Here is the story of how they did it, broken down into three simple steps: Build, Judge, and Optimize.


1. The Problem: Why One Brain Isn't Enough

In the beginning, MAGIC was like a one-man band. One single AI tried to do everything: listen to you, search the store, check your budget, and pick the best brands.

But grocery shopping is messy. You might say, "I want pasta," then change your mind to "Actually, gluten-free," then add, "Oh, and I need a wine pairing."

  • The Issue: When one brain tries to do all that, it gets confused. It forgets your budget when picking the wine, or it picks the wrong store because it's too busy thinking about the pasta.
  • The Fix: They broke the team apart. Now, MAGIC is a symphony orchestra.
    • There is a Conductor (the Orchestrator) who listens to you and breaks the task down.
    • There is a Search Specialist who finds the items.
    • There is a Budget Manager who checks the prices.
    • There is a Cart Builder who puts everything together.

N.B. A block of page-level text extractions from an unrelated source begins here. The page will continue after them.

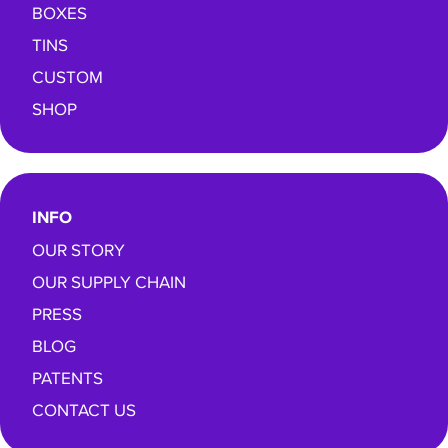
BOXES
TINS
CUSTOM
SHOP
INFO
OUR STORY
OUR SUPPLY CHAIN
PRESS
BLOG
PATENTS
CONTACT US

This is better, but now they have a new problem: Coordination. If the Conductor talks too much, the Search Specialist gets overwhelmed. If the Budget Manager is too strict, the Cart Builder can't buy anything. How do you fix the whole team without breaking the individual players?

2. Step One: The "Judge" (How do we know if it's good?)

Before you can improve a team, you need a way to grade them. In the past, grading an AI was vague, like a teacher saying, "This essay is okay, maybe a B."

The authors created a Rubric (a strict checklist) with four categories:

  1. Did you get the right stuff? (Shopping Execution)
  2. Did you remember I hate cilantro? (Personalization)
  3. Did you sound like a helpful human? (Conversation Quality)
  4. Did you say anything weird or dangerous? (Safety)

The Magic Trick: They didn't just ask a human to grade every single shopping trip (that takes too long). Instead, they trained a Super-Judge AI (an LLM-as-a-Judge).

  • Think of this Super-Judge as a strict referee watching a game. It doesn't guess; it looks at the "replay" (the chat log) and checks specific facts: "Did the cart actually contain the gluten-free pasta? Yes/No."
  • They made this referee so smart that it agrees with human experts 91% of the time. Now, they can grade thousands of shopping trips instantly and objectively.

3. Step Two: The "Optimization" (How do we make it better?)

Once they had a reliable referee, they tried two different ways to coach the team.

Strategy A: The "Specialist Coach" (Sub-agent GEPA)

This is like hiring a separate coach for each player.

  • The Search Specialist gets a coach who only teaches them how to find items faster.
  • The Budget Manager gets a coach who only teaches them how to save money.
  • The Result: It works well for small mistakes. But it misses the big picture. The Search Specialist might get faster, but if they talk too much, they still annoy the Budget Manager. The team is still clunky.

Strategy B: The "Head Coach" (MAMUT GEPA)

This is the paper's big breakthrough. Instead of coaching individuals, they hired a Head Coach who watches the entire game from start to finish.

  • This coach simulates thousands of shopping trips.
  • They realize: "Hey, if the Conductor speaks a little less, the Search Specialist has more brainpower to find better deals, and the whole team wins."
  • They tweak the instructions for everyone at the same time to make the whole orchestra play in harmony.

The Result: The "Head Coach" approach (MAMUT) was much better. It fixed the "team chemistry" problems that the individual coaches missed. The AI became safer, more polite, and much better at remembering your preferences across a long conversation.

The Big Takeaway

The paper teaches us a valuable lesson about building AI systems:

You can't just make the individual parts perfect; you have to make the team work together.

If you have a group of brilliant AI agents, simply making them smarter individually won't fix the chaos if they don't know how to talk to each other. You need a system that evaluates the whole journey (the conversation from start to finish) and coaches the group as a unit.

In short: They built a grocery AI, created a strict referee to grade it, and discovered that coaching the whole team together works far better than coaching the players one by one.